Find the matrix representing transformation L with respect to the basis E. I am a little confused with results that I've got. Please look through my solutions set, questions will be listed at the bottom.
Given:
Basis E $\in$ $\Bbb R$2 $$E= \Bigg \{ \begin{bmatrix}1 \\ 2 \\ \end{bmatrix},  \begin{bmatrix}3 \\ 5 \\ \end{bmatrix} \Bigg\}$$
Linear transformation: L: $\Bbb R$2→ $\Bbb R$2  $$L(x,y) = (2x-y, 3x-2y)$$
We need to find transformation matrix, and it is said that the answer is: 
$$ \begin{bmatrix}
        -3 & -8  \\
        1 & 3  \\
    \end{bmatrix} $$
Solution:
Step 1: I have applied transformation to each column vector from our basis:
$$
L \Bigg (\begin{bmatrix}1 \\ 2 \\ \end{bmatrix} \Bigg) = \begin{bmatrix} 0\\ -1 \\ \end{bmatrix}$$ 
$$L \Bigg (\begin{bmatrix} 3 \\ 5 \\ \end{bmatrix} \Bigg) = \begin{bmatrix}1 \\ -1 \\ \end{bmatrix}$$ 
Step 2:
Let:
$$ 
A = \begin{bmatrix}
        1 & 3  \\
        2 & 5  \\
    \end{bmatrix},
A^{-1} = \begin{bmatrix}
        -5 & 3  \\
        2 & -1  \\
    \end{bmatrix},
B = \begin{bmatrix}
        0 & 1  \\
        -1 & -1  \\
    \end{bmatrix}
 $$
Method 1:
$$ LA = B $$
$$ LAA^{-1}=BA^{-1} $$
$$ LI=BA^{-1} $$
$$ L=BA^{-1} $$
$$ L_1 = \begin{bmatrix}
        0 & 1  \\
        -1 & -1  \\
    \end{bmatrix}
\begin{bmatrix}
        -5 & 3  \\
        2 & -1  \\
    \end{bmatrix}=
\begin{bmatrix}
        2 & -1  \\
        3 & -2  \\
    \end{bmatrix}
$$
Method 2: if I construct an augmented matrix, from matrix A and a matrix of images of transformation of column-vectors from our basis, as its columns (matrix B), and reduce matrix A to the identity matrix:
$$ \left[
    \begin{array}{cc|cc}
      1&3&0&1\\
      2&5&-1&-1
    \end{array}
\right]\sim
\left[
    \begin{array}{cc|cc}
      1&0&-3&-8\\
      0&1&1&3
    \end{array}
\right]
 $$
$$
L_2 =\begin{bmatrix}
        -3 & -8  \\
        1 & 3  \\
    \end{bmatrix} $$
Method 3: Method 3: I have also tried to apply a method from this comment, where the author uses images as rows (not as columns) , but got neither $L_1$ nor $L_2$
Step 3: I suppose, that transformation should work this way $LA=B$ (when I apply it to a column-vector/matrix of column vectors, I should receive my images from Step 1), so:
$$L_1A=B$$
$$
\begin{bmatrix}
        2 & -1  \\
        3 & -2  \\
    \end{bmatrix}
\begin{bmatrix}
        1 & 3  \\
        2 & 5  \\
    \end{bmatrix}=
\begin{bmatrix}
        0 & 1  \\
        -1 & -1  \\
    \end{bmatrix}$$
which seems fair enough for me, but I cannot say that about $L_2$ solution:
$$L_2A=B$$
$$
\begin{bmatrix}
        -3 & -8  \\
        1 & 3  \\
    \end{bmatrix}
\begin{bmatrix}
        1 & 3  \\
        2 & 5  \\
    \end{bmatrix}=
\begin{bmatrix}
        -19 & -48  \\
        7 & 18  \\
    \end{bmatrix}$$
So my questions are:


*

*Which solution is correct (maybe none of these), and where am I mistaken

*Is it correct to refer to column-vectors as "images"
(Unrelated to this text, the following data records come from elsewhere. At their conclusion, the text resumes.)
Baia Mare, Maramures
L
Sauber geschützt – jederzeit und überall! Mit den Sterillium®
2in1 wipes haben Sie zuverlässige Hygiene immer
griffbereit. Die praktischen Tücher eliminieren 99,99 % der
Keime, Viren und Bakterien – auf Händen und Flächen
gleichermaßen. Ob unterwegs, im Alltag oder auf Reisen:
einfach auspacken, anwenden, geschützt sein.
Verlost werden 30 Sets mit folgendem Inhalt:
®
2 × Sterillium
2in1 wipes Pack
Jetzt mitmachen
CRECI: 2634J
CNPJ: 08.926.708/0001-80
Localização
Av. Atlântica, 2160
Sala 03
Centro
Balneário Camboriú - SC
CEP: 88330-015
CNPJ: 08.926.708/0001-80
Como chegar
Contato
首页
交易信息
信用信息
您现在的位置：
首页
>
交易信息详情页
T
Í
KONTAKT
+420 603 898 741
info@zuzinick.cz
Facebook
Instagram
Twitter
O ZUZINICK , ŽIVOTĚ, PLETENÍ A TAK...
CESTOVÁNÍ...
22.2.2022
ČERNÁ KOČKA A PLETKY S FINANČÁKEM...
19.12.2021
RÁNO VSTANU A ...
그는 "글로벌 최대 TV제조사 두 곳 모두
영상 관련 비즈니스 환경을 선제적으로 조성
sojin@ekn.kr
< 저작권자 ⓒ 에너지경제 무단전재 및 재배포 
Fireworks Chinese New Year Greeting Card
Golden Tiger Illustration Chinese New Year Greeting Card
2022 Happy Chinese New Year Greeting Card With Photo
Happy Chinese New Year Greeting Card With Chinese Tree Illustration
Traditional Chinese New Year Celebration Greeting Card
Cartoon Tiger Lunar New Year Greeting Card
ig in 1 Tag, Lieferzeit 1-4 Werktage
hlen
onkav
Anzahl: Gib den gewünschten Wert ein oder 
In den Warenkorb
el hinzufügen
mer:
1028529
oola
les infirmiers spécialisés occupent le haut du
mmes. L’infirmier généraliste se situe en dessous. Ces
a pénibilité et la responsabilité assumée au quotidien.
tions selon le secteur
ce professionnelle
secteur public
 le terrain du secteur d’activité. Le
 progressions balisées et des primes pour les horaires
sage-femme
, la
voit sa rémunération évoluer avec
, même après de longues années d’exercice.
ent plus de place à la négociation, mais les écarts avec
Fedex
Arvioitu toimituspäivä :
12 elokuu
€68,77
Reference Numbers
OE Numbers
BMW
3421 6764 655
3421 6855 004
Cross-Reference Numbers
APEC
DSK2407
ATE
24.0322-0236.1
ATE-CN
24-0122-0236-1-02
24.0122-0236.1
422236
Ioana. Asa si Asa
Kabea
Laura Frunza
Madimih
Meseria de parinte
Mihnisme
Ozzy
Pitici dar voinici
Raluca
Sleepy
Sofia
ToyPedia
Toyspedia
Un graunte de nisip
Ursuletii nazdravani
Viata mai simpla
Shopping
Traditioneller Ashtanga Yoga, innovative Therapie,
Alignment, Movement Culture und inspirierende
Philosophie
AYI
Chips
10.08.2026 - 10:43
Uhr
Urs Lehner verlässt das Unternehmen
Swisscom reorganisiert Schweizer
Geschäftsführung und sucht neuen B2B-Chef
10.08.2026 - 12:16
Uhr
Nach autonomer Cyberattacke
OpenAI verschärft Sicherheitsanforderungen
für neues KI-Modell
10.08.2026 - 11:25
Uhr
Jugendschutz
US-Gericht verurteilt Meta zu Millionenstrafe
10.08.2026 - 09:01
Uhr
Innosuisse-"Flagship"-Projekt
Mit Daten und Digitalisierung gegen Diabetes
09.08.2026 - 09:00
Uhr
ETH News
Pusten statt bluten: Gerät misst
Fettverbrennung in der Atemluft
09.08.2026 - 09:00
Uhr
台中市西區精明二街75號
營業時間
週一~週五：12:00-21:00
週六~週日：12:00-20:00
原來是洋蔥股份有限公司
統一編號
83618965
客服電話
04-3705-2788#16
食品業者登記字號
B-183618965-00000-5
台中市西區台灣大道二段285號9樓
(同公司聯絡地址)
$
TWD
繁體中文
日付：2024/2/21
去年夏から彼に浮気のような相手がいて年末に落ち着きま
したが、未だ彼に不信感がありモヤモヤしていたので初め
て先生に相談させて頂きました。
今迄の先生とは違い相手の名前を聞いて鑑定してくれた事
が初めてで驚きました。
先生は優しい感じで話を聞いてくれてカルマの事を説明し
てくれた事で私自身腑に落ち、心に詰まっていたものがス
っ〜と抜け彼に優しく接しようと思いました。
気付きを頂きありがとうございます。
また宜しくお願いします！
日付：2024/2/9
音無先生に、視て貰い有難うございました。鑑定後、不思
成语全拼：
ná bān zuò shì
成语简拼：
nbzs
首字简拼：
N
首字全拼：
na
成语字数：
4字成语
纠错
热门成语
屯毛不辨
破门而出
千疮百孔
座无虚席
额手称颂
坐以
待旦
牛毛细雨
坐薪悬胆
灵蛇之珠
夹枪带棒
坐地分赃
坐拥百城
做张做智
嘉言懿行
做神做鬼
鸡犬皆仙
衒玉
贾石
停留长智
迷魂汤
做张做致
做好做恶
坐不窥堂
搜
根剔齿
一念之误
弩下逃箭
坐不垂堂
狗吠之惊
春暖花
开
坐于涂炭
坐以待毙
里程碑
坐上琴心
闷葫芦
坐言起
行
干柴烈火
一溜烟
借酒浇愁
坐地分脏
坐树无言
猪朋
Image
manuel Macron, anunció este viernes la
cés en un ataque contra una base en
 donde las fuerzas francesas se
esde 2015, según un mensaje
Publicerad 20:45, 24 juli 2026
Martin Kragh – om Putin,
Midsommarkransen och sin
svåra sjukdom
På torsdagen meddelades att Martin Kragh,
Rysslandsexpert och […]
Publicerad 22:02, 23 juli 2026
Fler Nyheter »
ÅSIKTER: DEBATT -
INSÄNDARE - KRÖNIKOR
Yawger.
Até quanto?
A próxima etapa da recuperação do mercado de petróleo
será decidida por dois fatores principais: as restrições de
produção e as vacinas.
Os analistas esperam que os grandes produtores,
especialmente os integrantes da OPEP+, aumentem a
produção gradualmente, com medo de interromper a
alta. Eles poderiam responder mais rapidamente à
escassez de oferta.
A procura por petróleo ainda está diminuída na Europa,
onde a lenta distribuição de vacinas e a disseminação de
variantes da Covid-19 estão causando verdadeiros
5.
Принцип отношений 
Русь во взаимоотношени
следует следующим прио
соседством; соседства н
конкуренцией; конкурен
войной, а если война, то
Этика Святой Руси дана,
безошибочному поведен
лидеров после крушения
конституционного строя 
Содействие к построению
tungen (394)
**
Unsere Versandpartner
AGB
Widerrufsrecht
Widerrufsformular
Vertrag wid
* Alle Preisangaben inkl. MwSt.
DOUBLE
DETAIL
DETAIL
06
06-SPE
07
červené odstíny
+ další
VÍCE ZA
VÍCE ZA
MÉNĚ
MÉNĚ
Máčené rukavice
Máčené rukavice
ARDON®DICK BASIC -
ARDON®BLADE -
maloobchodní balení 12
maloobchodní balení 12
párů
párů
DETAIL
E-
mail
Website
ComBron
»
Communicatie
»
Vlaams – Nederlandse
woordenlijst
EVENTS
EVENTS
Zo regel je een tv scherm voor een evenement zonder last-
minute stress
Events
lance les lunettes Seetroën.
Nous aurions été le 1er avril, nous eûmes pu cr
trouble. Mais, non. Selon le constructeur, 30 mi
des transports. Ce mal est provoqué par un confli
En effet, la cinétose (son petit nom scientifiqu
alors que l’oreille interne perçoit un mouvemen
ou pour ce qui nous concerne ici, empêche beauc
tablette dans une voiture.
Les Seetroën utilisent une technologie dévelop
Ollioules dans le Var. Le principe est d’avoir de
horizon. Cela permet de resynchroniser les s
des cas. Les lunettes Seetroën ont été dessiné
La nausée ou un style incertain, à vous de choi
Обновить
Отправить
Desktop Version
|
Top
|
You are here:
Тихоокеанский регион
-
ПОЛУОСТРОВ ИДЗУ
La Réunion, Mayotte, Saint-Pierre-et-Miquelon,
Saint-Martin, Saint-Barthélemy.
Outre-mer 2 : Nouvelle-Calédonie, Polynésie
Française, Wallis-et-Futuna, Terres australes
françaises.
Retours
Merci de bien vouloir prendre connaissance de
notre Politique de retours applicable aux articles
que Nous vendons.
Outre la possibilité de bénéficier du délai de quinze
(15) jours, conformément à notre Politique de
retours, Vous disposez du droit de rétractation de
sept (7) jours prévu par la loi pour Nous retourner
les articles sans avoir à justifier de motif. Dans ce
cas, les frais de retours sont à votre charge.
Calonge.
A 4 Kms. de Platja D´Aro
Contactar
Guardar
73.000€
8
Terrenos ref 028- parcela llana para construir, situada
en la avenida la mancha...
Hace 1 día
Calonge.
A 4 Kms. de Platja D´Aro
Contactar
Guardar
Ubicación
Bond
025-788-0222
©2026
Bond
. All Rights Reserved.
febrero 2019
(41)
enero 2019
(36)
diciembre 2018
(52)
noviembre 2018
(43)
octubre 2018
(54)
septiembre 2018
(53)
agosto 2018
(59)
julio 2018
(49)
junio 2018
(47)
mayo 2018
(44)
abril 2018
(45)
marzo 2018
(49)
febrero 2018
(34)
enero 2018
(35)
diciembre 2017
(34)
*Do I understand transformation matrix in a right way when I say that $LA=B$ 


I understand that I lack understanding, so I'll be glad to receive any help. Thanks.
 A: Your method 1 should write as
$$AT=B$$
where $T$ is the transformation matrix. In this expression, you are treating columns of $A$ as basis vectors. This is equivalent to say
$$A\begin{pmatrix}x_1\\x_2\end{pmatrix}=\begin{pmatrix}0\\-1\end{pmatrix}, \quad A\begin{pmatrix}y_1\\y_2\end{pmatrix}=\begin{pmatrix}1\\-1\end{pmatrix}.$$
This is to find how the columns of $B$ can be expressed in terms of the basis.
Method 2 works fine, since this is exactly what method 1 does, but using Gauss-Jordan elimination instead of finding inverse and multipling.
Method 3 is not correct. You confused the image with the step afterwards. You already found the image, which is $B$. You are now trying to find an expression of $B$ in terms of the basis $A$. In the answer you referred, they used row instead of column, but the result is the transpose too. Also that problem has standard basis, so it is different from yours.
To answer your question 3, $LA=B$ is a correct expression, but not what you intended. It is just what you already did in step 1.